Facture du 02 décembre 2016 : 35,65 euros

Facture du 1er janvier 2017 : 35,65 euros

Facture du 02 février 2017 : 45,35 euros

Facture du 02 mars 2017 : 45,35 euros

Facture du 03 avril 2017 : 60,35 euros

Facture du 02 mai 2017 : 46,72 euros

Facture du 02 juin 2017 : 58,88 euros

Facture du 3 juillet 2017: 54,37 euros

Facture du 02 août 2017 : 250,95 euros dont 160,60 euros au titre de consommations facturées et 45 euros au titre d'autres prestations (3 packs jour data intense les 24,25 et 26 juillet)

Facture du 02 septembre 2017 : 101,43 euros dont 11,08 euros au titre de consommations facturées et 45 euros au titre de packs jour data intense les 27, 28 et 29 juillet

Facture du 03 octobre 2017 : 77,39 dont 32,04 euros de consommations facturées

Facture du 03 novembre 2017 : 49,85 euros

Facture du 02 décembre 2017 : 45,35 euros

Facture du 02 janvier 2018 : 45,35 euros

Facture du 2 février 2018 : 52,87 euros

Facture du 02 mars 2018 : 45,35 euros

Facture du 02 avril 2018 : 69,35 euros

Facture du 02 mai 2018 : 45,35 euros

Facture du 03 juin 2018 : 57,35 euros

Facture du 02 juillet 2018 : 77,60 euros

Facture du 02 août 2018 : 93,57 euros

Facture du 02 septembre 2018 : 100,08 euros

Facture du 07 octobre 2018 : 28, 50 euros

Facture du 02 novembre 2018 : 30,36 euros

Facture du 02 décembre 2018 : 40,17 euros

total : 1862,02 euros

Mme [O] soutient qu'une extension de contrat a été effectuée à compter d'août 2018, et que les frais supplémentaires correspondent à des frais de tablette et d'ordinateur qui ne la concernent pas, et conclut au rejet de la demande.
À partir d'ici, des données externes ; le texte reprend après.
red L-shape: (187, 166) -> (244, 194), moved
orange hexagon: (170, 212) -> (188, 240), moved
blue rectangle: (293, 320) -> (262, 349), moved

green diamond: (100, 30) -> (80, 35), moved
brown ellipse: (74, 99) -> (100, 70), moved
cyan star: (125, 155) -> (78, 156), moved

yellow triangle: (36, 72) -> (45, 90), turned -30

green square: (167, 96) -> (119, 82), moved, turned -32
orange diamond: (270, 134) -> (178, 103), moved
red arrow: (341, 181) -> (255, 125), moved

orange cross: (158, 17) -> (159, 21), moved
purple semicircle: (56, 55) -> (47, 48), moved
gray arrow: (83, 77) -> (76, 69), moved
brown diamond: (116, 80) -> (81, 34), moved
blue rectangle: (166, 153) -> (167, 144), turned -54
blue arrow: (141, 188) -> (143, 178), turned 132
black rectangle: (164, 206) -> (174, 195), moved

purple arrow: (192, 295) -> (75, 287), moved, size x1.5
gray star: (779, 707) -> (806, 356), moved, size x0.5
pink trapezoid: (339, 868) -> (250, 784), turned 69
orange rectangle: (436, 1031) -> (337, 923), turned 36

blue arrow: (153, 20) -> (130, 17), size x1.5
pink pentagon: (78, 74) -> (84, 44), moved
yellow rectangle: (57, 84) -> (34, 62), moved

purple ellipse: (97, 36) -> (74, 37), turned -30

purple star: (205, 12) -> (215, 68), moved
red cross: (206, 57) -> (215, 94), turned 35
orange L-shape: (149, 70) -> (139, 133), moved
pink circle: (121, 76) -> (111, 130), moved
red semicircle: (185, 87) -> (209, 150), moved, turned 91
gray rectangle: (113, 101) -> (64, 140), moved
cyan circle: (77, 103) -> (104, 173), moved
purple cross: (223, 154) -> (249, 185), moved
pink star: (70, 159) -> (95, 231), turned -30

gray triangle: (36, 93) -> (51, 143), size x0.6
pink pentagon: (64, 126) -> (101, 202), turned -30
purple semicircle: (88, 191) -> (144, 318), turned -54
L'acte de cession du 30 septembre 2016 ne prévoit ni la rémunération de Mme [O] au titre de l'activité qu'elle exercerait au sein de la SCP après son départ à la retraite 30 juin 2016, ni la prise en charge par la SCP, à compter de cette date, de ses frais de parking et de téléphone.

Mme [O] indique elle-même dans ses écritures qu'après le 30 juin 2016, en sa qualité d'avocat honoraire, elle a sollicité de son bâtonnier l'autorisation de continuer à suivre et assister des clients dans six dossiers, que cette assistance était faite pour le compte exclusif de la SCP, et qu'elle agissait ainsi comme collaborateur bénévole du cabinet.

Faute pour elle de rapporter la preuve qu'il avait été convenu entre elle et la SCP de la faire bénéficier à titre gratuit de la ligne téléphonique et du parking qu'elle utilisait pendant son activité, elle sera condamnée à rembourser les frais engagés par la SCP à ce titre, la décision dont appel étant infirmée sur ce point.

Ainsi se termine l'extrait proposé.